I was sitting with Moe, Larry, and Curly at lunch the other day (not their real names but I feel an obligation to protect the guilty) when the conversation turned to information technology.

My colleagues (we’ll call them S3 for short) recently left the military, so their perspective on IT is a bit broader than that of most IS professionals. Moe led off with a mention of genetic algorithms. Here’s how these amazing things work: You feed the computer any old airplane wing design (for example) and a definition of what it means for a wing to be optimal. Let the computer churn for a day or two, and just as an automatic bread-maker magically produces bread, it will pop out an aerodynamically perfect wing design.

The algorithm is called “genetic” because it mimics evolution, randomly mutating the design in small increments and accepting those mutations that improve the design. Very cool stuff. If you support an engineering design group, this technology is in your future.

From there, Curly somehow got to artificial intelligence, and in particular the AI golf caddy. Apparently, these little robots actually exist, following you around the golf course and recommending the perfect club for every shot. Larry pointed out the hazards of combining the AI caddy with Y2K: “Carnage on the course,” he called it.

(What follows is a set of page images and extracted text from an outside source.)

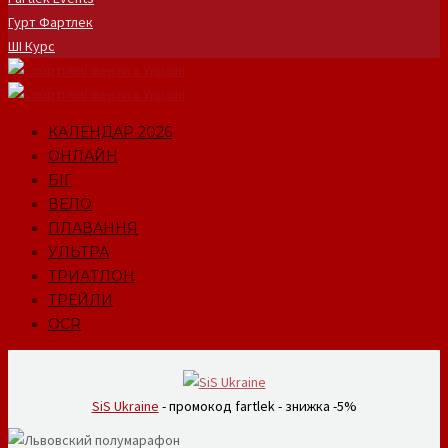
Гурт Фартлек
ШІ Курс
КАЛЕНДАР 2026
ОНЛАЙН
БІГ
ВЕЛО
ПЛАВАННЯ
УЛЬТРА
ТРИАТЛОН
ТРЕЙЛИ
OCR
SiS Ukraine
- промокод fartlek - знижка -5%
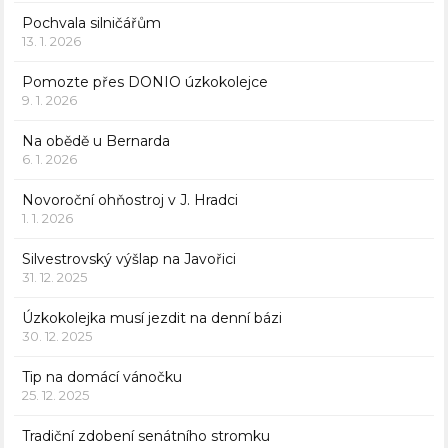
Pochvala silničářům
13. 1. 2026
Pomozte přes DONIO úzkokolejce
9. 1. 2026
Na obědě u Bernarda
6. 1. 2026
Novoroční ohňostroj v J. Hradci
1. 1. 2026
Silvestrovský výšlap na Javořici
31. 12. 2025
Úzkokolejka musí jezdit na denní bázi
30. 12. 2025
Tip na domácí vánočku
25. 12. 2025
Tradiční zdobení senátního stromku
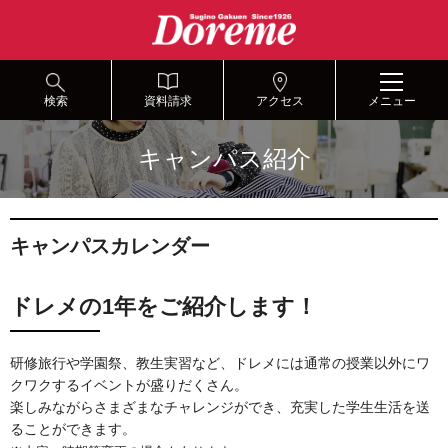
グ
本
ロ
フ
ロ
文
ー
ッ
ー
へ
カ
タ
バ
ル
ー
ル
ナ
へ
検索
資料請求
アクセス
メニュー
ナ
ビ
ビ
ゲ
キャンパス紹介
ゲ
ー
ー
シ
シ
ョ
ョ
ン
キャンパスカレンダー
ン
へ
へ
ドレメの1年をご紹介します！
研修旅行や学園祭、教生実習など、ドレメには通常の授業以外にワ
クワクするイベントが盛りだくさん。
楽しみながらさまざまなチャレンジができ、充実した学生生活を送
ることができます。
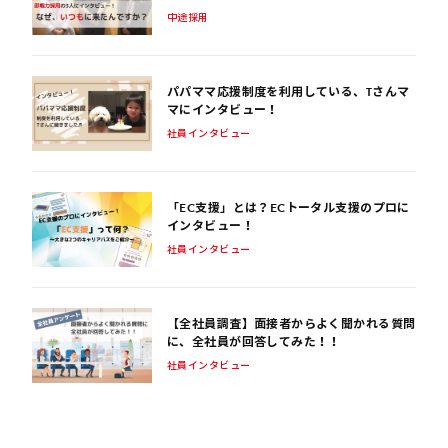
中途採用
パパママ応援制度を利用している、Tさんマ
マにインタビュー！
社員インタビュー
「EC支援」とは？ECトータル支援のプロに
インタビュー！
社員インタビュー
【全社員調査】面接者からよく聞かれる質問
に、全社員が回答してみた！！
社員インタビュー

If you haven’t noticed, people are doing amazing things with computers these days. So why is it that most IS departments, in most projects, can’t seem to design a database, create data-entry and transaction-entry screens for it, design and code a bunch of useful reports, and hook it all to the legacy environment without the project going in the ditch?

When I started in this business, a typical big project needed 25 people for three years and was completed about a year after the deadline — if it got completed at all. Compared with the simple compilers we had when I started programming, our integrated development environments should easily make us 100 times more productive. So why is it that as I write this column, a typical big project needs 25 people for three years and is completed about a year after the deadline — if at all?

Do the math, people. One programmer should complete everything in nine months. What’s the problem?

It isn’t, of course, quite that simple. It also isn’t that complicated. Try this: Start with a small but useful subset of the problem. Then, understand the data and design the database. Create edit programs for each table. Work with end-users to jointly figure out what the update transactions are, and design transaction entry screens for each of them. Design a navigation screen that gets you to the edit and transaction screens. Build a simple batch interface to the legacy environment. Do it as fast as you can. Don’t worry about being sloppy — you’re building Quonset huts, not skyscrapers.

Put it all into production with a pilot group of end-users for a month. Turn your programming team into end-users for that period so they experience their system in action first-hand. At the end of the month, start over and do it all again, this time building the system around how the pilot group wants to work. After a month with the new system they’ll have all kinds of ideas on what a system should do for them.

Build Version 2 more carefully, but not too much more carefully because you’re going to loop through the process one more time before you’re done. In parallel with Version 2, though, start building the infrastructure — real-time legacy interfaces, partitioned business logic and so on — that you’ll need for Version 3, the production application that needs a solid n-tier internal architecture and production-grade code.

Does this process work? It has to — it’s just a manual version of a genetic algorithm. I’ve used it on small-scale projects where it’s been very successful, but haven’t yet found anyone willing to risk it on something bigger. Given the risks of traditional methodologies, though (by most estimates, more than 70 percent of all IS projects fail) it almost has to be an improvement.